The economy has led to a soggy outlook in sports.

Sports are generally what you get when you read the sports page. But these days news about the economic downturn (we will refrain from calling it a collapse) has migrated from the business page to the front page and now to the sports section.

News reports in recent weeks from The New York Times, The Wall Street Journal and elsewhere predict impacts in sports that range from small to dramatic. Support for new stadiums may decline and marketing deals to name those stadiums also are slowing.

Will the economy impact the Cape Cod Baseball League? I don't think so. At least not very much.

The Cape League operates in a niche that, in my view, is largely recession-resistant. Its teams have small, efficient front offices, therefore, they have low overhead expenses. There are no expensive player or coaching contracts. The ballparks are sized appropriately to consumer demand and they are multi-use facilities so others can share the cost of capital and operations, unlike a Yankee Stadium or Fenway Park.

Most importantly, the Cape League is situated in one of the most affluent tourism locations in the country. Those who can afford to vacation on Cape Cod, are unlikely to cancel vacations and long weekends on the Cape. Further, how many regions of the country have the baseball fan base of the Red Sox Nation? These people are going to the Cape and they are going to watch local baseball (while also tuning into the Sox game!)
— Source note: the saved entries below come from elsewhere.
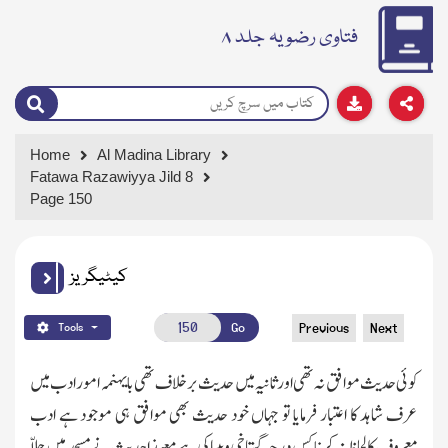
فتاوی رضویہ جلد ۸
Home
Al Madina Library
Fatawa Razawiyya Jild 8
Page 150
کیٹیگریز
Go
Previous
Next
Tools
کوئی حدیث موافق نہ تھی اور ثانیہ میں حدیث برخلاف تھی با یہنمہ امور ادب میں
عرف شاہد کا اعتبار فرمایا تو جہاں خود حدیث بھی موافق ہی موجود ہے ادب
معروف کا لحاظ نہ کرنا کس درجہ گستاخی وبیباکی ہے معہذا حدیث نے مسجد میں چلاّ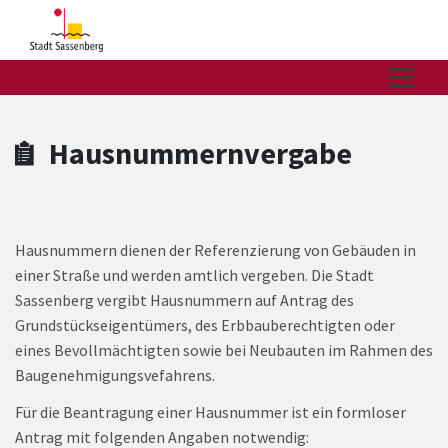
Zum Hauptinhalt springen
Zum Header
Zum Hauptinhalt
Zum Footer
Hausnummernvergabe
Hausnummern dienen der Referenzierung von Gebäuden in
einer Straße und werden amtlich vergeben. Die Stadt
Sassenberg vergibt Hausnummern auf Antrag des
Grundstückseigentümers, des Erbbauberechtigten oder
eines Bevollmächtigten sowie bei Neubauten im Rahmen des
Baugenehmigungsvefahrens.
Für die Beantragung einer Hausnummer ist ein formloser
Antrag mit folgenden Angaben notwendig: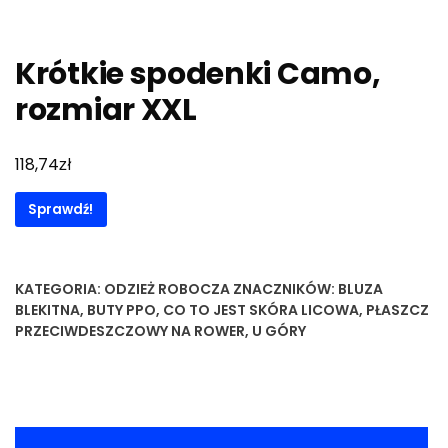
Krótkie spodenki Camo,
rozmiar XXL
zł
118,74
Sprawdź!
KATEGORIA:
ODZIEŻ ROBOCZA
ZNACZNIKÓW:
BLUZA
BLEKITNA
,
BUTY PPO
,
CO TO JEST SKÓRA LICOWA
,
PŁASZCZ
PRZECIWDESZCZOWY NA ROWER
,
U GÓRY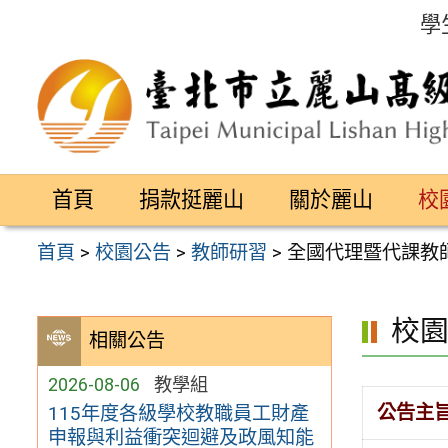
跳
學
至
主
要
內
容
首頁
捐款挺麗山
關於麗山
校
區
首頁
>
校園公告
>
教師研習
>
全國代理暨代課教
校
相關公告
2026-08-06
教學組
公告主
115年度各級學校教職員工財產
申報與利益衝突迴避及政風知能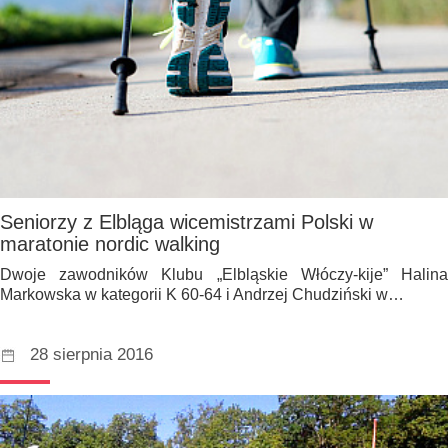
Seniorzy z Elbląga wicemistrzami Polski w
maratonie nordic walking
Dwoje zawodników Klubu „Elbląskie Włóczy-kije” Halina
Markowska w kategorii K 60-64 i Andrzej Chudziński w…
28 sierpnia 2016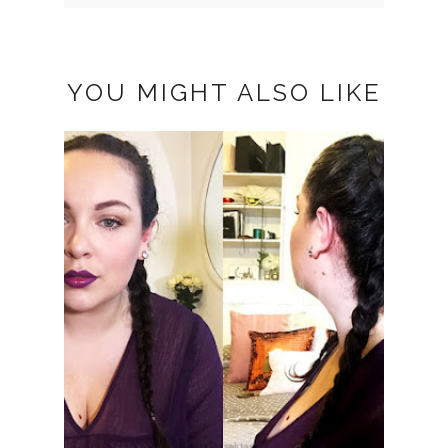
YOU MIGHT ALSO LIKE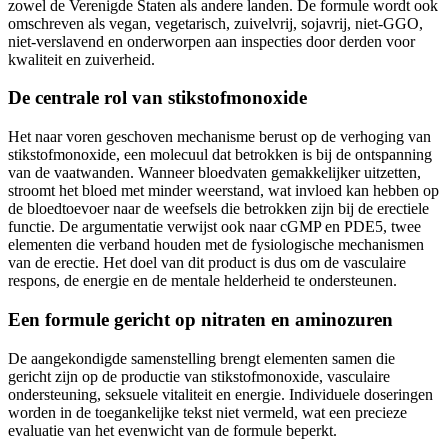
omschreven als vegan, vegetarisch, zuivelvrij, sojavrij, niet-GGO,
niet-verslavend en onderworpen aan inspecties door derden voor
kwaliteit en zuiverheid.
De centrale rol van stikstofmonoxide
Het naar voren geschoven mechanisme berust op de verhoging van
stikstofmonoxide, een molecuul dat betrokken is bij de ontspanning
van de vaatwanden. Wanneer bloedvaten gemakkelijker uitzetten,
stroomt het bloed met minder weerstand, wat invloed kan hebben op
de bloedtoevoer naar de weefsels die betrokken zijn bij de erectiele
functie. De argumentatie verwijst ook naar cGMP en PDE5, twee
elementen die verband houden met de fysiologische mechanismen
van de erectie. Het doel van dit product is dus om de vasculaire
respons, de energie en de mentale helderheid te ondersteunen.
Een formule gericht op nitraten en aminozuren
De aangekondigde samenstelling brengt elementen samen die
gericht zijn op de productie van stikstofmonoxide, vasculaire
ondersteuning, seksuele vitaliteit en energie. Individuele doseringen
worden in de toegankelijke tekst niet vermeld, wat een precieze
evaluatie van het evenwicht van de formule beperkt.
–
Beet Root Powder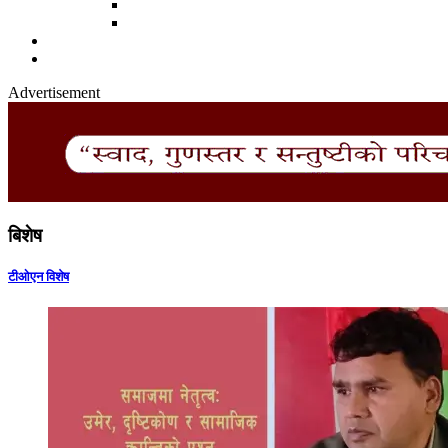
Advertisement
बिशेष
टीओएन विशेष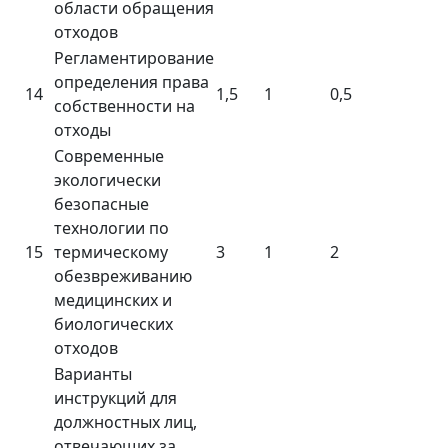
области обращения
отходов
Регламентирование
определения права
14
1,5
1
0,5
собственности на
отходы
Современные
экологически
безопасные
технологии по
15
термическому
3
1
2
обезвреживанию
медицинских и
биологических
отходов
Варианты
инструкций для
должностных лиц,
отвечающих за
And another thing. In rough economic times, people want cheap entertainment, and they don't want to travel far to get it. Where else can you see future major leaguers run around the bases in your town for almost nothing?

Sponsors are mostly home-grown. In other words, advertisers from the town know that a dollar spent in the local ballpark is reaching the intended audience.

There are areas, however, where an economic downturn can hurt the league and teams. Capital projects, like new ballparks or expansions, may be put off or even cancelled. If a team is for sale or anticipating bringing in new owners, those plans could end up on ice until things improve.

Under Armour, a big Cape sponsor, is an industry leader. While it's a consumer business that almost certainly will feel the decline in consumer confidence, their investment in the Cape League's All-Star game is a smart one. I would anticipate they increase rather than decrease their visibility.

Look for me next summer along the baselines. I'll have an extra hot dog and a brand new Anglers cap.